The Checkout

Problem Packaging Part Two

I have received so many e-mails about the problem packaging item I wrote last week that I clearly struck a nerve (only figuratively, I hope). I want to share many of these comments, so I will post them below.

But first, I also want to thank the reader who thoughtfully posted a news story about Netflix to my entry last Friday about electronic e-mails. The news story points out Netflix's definition of a good customer isn't necessarily a consumer's definition. In other words, the more DVDs you rent from Netflix a month, the lower you go on the company's priority list--there's a slower turnaround time for new DVDs to be sent to you and you may also be at the bottom of the list for some of the most popular movies. This is a practice Netflix recently acknowledged as a result of a class-action lawsuit. (Faithful readers may recall that I've written about that the proposed settlement in that lawsuit as it was challenged by the Federal Trade Commission and other consumer advocates bringing little to Netflix customers but lots of $$$ to the attorneys).

I intend to keep you informed on future developments in the case--but meanwhile, thanks for posting the item and please add any more on that or other issues that you as consumers should know about. That's what I want this blog to be: an electronic bulletin-board for consumer news and tips.

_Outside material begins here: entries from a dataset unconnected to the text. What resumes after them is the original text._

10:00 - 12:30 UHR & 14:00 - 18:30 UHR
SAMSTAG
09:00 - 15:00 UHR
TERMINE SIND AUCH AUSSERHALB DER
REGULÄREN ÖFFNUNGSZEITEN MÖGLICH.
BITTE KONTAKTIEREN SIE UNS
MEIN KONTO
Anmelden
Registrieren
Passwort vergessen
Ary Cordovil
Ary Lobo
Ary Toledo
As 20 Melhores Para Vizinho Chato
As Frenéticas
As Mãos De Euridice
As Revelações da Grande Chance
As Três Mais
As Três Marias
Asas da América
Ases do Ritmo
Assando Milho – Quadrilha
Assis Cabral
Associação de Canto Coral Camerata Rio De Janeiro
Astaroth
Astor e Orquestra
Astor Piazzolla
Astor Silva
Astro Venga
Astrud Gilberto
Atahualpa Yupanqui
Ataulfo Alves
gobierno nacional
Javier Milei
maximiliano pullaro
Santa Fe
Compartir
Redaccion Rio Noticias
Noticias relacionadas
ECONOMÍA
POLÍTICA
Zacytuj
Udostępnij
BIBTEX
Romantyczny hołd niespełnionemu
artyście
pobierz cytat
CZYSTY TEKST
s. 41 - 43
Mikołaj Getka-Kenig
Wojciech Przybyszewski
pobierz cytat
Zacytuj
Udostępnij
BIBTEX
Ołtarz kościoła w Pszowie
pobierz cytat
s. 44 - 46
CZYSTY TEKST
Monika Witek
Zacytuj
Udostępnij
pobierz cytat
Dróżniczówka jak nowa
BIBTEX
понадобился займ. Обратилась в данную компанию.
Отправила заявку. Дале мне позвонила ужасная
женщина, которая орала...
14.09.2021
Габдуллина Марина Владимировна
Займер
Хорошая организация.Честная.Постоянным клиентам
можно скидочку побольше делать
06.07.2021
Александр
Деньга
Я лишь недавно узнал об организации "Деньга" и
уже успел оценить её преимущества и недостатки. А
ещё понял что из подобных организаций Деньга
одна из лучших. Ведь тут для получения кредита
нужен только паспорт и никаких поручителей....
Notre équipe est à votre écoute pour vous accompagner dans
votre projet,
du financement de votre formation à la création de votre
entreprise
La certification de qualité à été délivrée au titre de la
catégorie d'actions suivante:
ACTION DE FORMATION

Back to packaging; here are some reader thoughts--some with helpful tips on how to cope with those impossible to open, often downright dangerous containers:

* "I have cut myself fairly badly a couple of times trying to open plastic packages with a pocketknife. Another time, I cut a $29.00 cable that never could be used. My current tactic is to ask at the checkout stand that they open the package for me. I have never been refused. They are not going to say no to an imminent purchase, and it forces the retailer to deal with their choice in packaging that provides no benefit to the customer. A bonus is that I don't have to transport and dispose of the considerable waste, either. It's a perfectly reasonable request for something that requires tools to open, but that might be wanted for immediate use."

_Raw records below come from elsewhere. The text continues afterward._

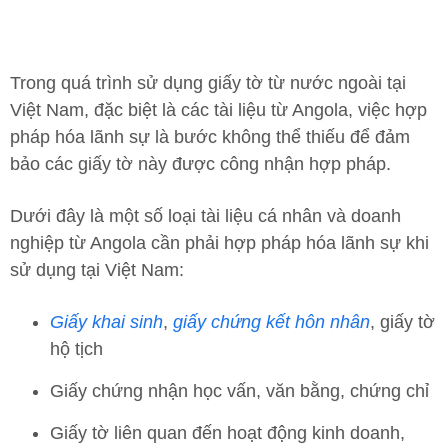
Trong quá trình sử dụng giấy tờ từ nước ngoài tại
Việt Nam, đặc biệt là các tài liệu từ Angola, việc hợp
pháp hóa lãnh sự là bước không thể thiếu để đảm
bảo các giấy tờ này được công nhận hợp pháp.
Dưới đây là một số loại tài liệu cá nhân và doanh
nghiệp từ Angola cần phải hợp pháp hóa lãnh sự khi
sử dụng tại Việt Nam:
Giấy khai sinh
,
giấy chứng kết hôn nhân
, giấy tờ
hộ tịch
Giấy chứng nhận học vấn, văn bằng, chứng chỉ
Giấy tờ liên quan đến hoạt động kinh doanh,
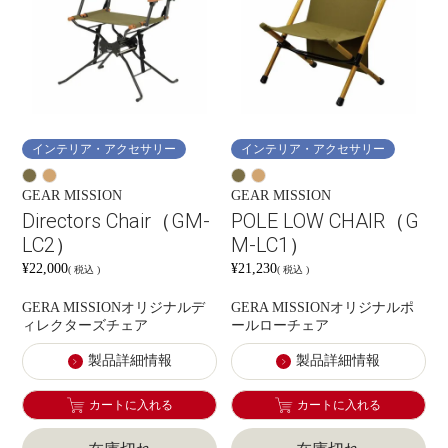
インテリア・アクセサリー
インテリア・アクセサリー
GEAR MISSION
GEAR MISSION
Directors Chair（GM-
POLE LOW CHAIR（G
LC2）
M-LC1）
¥
22,000
¥
21,230
税込
税込
GERA MISSIONオリジナルデ
GERA MISSIONオリジナルポ
ィレクターズチェア
ールローチェア
製品詳細情報
製品詳細情報
カートに入れる
カートに入れる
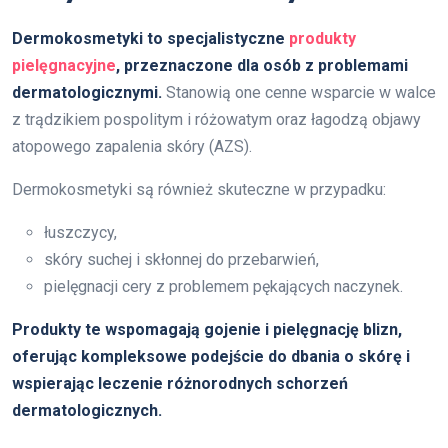
Dermokosmetyki to specjalistyczne
produkty
pielęgnacyjne
, przeznaczone dla osób z problemami
dermatologicznymi.
Stanowią one cenne wsparcie w walce
z trądzikiem pospolitym i różowatym oraz łagodzą objawy
atopowego zapalenia skóry (AZS).
Dermokosmetyki są również skuteczne w przypadku:
łuszczycy,
skóry suchej i skłonnej do przebarwień,
pielęgnacji cery z problemem pękających naczynek.
Produkty te wspomagają gojenie i pielęgnację blizn,
oferując kompleksowe podejście do dbania o skórę i
wspierając leczenie różnorodnych schorzeń
dermatologicznych.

* "Every time I open a package of saltine crackers I wonder why in the world the design hasn't been improved after all these years. The sleeve never opens as it should, down the middle of the sealed seam, but to one side of it and then veers off in crazy directions. Then the crackers go stale because you can't easily close the sleeve with a clip. It's maddening!"

* "Why do they package a cell phone in hard plastic and rivets and turn around and place light bulbs in open ended flimsy cardboard boxes?"

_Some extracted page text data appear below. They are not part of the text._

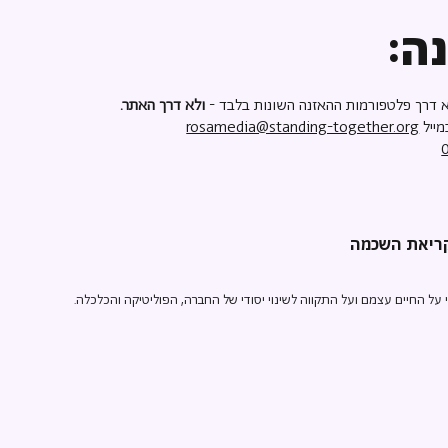
ה:
 דרך פלטפורמות ההאזנה השונות בלבד -
ולא דרך האתר.
מייל
rosamedia@standing-together.org
ל החיים עצמם ועל התקווה לשינוי יסודי של החברה, הפוליטיקה והכלכלה.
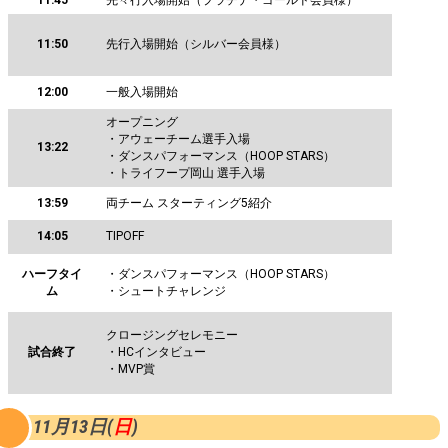
11:50
先行入場開始（シルバー会員様）
12:00
一般入場開始
オープニング
・アウェーチーム選手入場
13:22
・ダンスパフォーマンス（HOOP STARS）
・トライフープ岡山 選手入場
13:59
両チーム スターティング5紹介
14:05
TIPOFF
ハーフタイ
・ダンスパフォーマンス（HOOP STARS）
ム
・シュートチャレンジ
クロージングセレモニー
試合終了
・HCインタビュー
・MVP賞
11月13日(
日
)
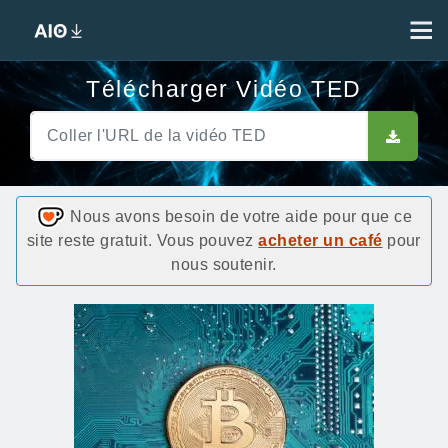
Télécharger Vidéo TED
Nous avons besoin de votre aide pour que ce
site reste gratuit. Vous pouvez
acheter un café
pour
nous soutenir.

* "How is it that no one has yet sustained serious injury and sued the company for damages due to its packaging?"

* "It's pathetic how grateful and happy I am to have found, for $3 at checkout at Borders, the EZ CD shrink wrap opener. It's design fits right across the edge of those durn jewel-boxes."

* "I have a simple solution: Don't buy these items that take a knife or some other kitchen item to open. I don't anymore, and seeing I have at least another 15 years to live, the companies will finally get the message."

* "My unfavorite packages are crackers and cookies that are in plastic tubes and are nearly impossible to pull open. You have to cut with scissor or knife. I just tried to open a package of Girl Scout thin mint cookies, and it took a knife. This is really aggravating, because all too often one ends up smashing one or more of the crackers or cookie - and this would not be necessary. Ease up a little, Cookie Bakers. Please."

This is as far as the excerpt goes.